-- Task inputs follows --
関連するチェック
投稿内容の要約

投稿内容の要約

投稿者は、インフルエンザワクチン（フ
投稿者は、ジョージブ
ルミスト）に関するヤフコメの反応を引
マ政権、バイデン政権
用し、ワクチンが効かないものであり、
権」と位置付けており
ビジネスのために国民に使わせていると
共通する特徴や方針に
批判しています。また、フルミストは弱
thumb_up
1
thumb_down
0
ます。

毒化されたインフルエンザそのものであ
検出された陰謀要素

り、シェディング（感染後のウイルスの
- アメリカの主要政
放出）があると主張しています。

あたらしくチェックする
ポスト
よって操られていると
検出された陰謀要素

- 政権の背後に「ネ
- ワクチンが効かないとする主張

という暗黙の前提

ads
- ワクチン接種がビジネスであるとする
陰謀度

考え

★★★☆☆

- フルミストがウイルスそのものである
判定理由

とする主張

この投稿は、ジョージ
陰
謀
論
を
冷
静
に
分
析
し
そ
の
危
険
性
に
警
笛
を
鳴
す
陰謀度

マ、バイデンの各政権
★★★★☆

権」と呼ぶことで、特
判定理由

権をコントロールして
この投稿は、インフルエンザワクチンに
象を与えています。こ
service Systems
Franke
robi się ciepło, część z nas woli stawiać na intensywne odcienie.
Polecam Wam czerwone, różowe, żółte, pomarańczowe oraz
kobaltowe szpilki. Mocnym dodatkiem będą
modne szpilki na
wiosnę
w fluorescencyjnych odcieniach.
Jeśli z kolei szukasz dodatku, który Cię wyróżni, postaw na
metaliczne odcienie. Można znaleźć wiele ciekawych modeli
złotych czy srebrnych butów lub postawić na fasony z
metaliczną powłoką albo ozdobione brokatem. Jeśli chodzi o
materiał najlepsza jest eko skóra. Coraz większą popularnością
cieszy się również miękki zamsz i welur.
-- Task inputs concluded --
-- Exercise description --
Print the records above exactly as they appear.

-- Expected answer --
関連するチェック
投稿内容の要約

投稿内容の要約

投稿者は、インフルエンザワクチン（フ
投稿者は、ジョージブ
ルミスト）に関するヤフコメの反応を引
マ政権、バイデン政権
用し、ワクチンが効かないものであり、
権」と位置付けており
ビジネスのために国民に使わせていると
共通する特徴や方針に
批判しています。また、フルミストは弱
thumb_up
1
thumb_down
0
ます。

毒化されたインフルエンザそのものであ
検出された陰謀要素

り、シェディング（感染後のウイルスの
- アメリカの主要政
放出）があると主張しています。

あたらしくチェックする
ポスト
よって操られていると
検出された陰謀要素

- 政権の背後に「ネ
- ワクチンが効かないとする主張

という暗黙の前提

ads
- ワクチン接種がビジネスであるとする
陰謀度

考え

★★★☆☆

- フルミストがウイルスそのものである
判定理由

とする主張

この投稿は、ジョージ
陰
謀
論
を
冷
静
に
分
析
し
そ
の
危
険
性
に
警
笛
を
鳴
す
陰謀度

マ、バイデンの各政権
★★★★☆

権」と呼ぶことで、特
判定理由

権をコントロールして
この投稿は、インフルエンザワクチンに
象を与えています。こ
service Systems
Franke
robi się ciepło, część z nas woli stawiać na intensywne odcienie.
Polecam Wam czerwone, różowe, żółte, pomarańczowe oraz
kobaltowe szpilki. Mocnym dodatkiem będą
modne szpilki na
wiosnę
w fluorescencyjnych odcieniach.
Jeśli z kolei szukasz dodatku, który Cię wyróżni, postaw na
metaliczne odcienie. Można znaleźć wiele ciekawych modeli
złotych czy srebrnych butów lub postawić na fasony z
metaliczną powłoką albo ozdobione brokatem. Jeśli chodzi o
materiał najlepsza jest eko skóra. Coraz większą popularnością
cieszy się również miękki zamsz i welur.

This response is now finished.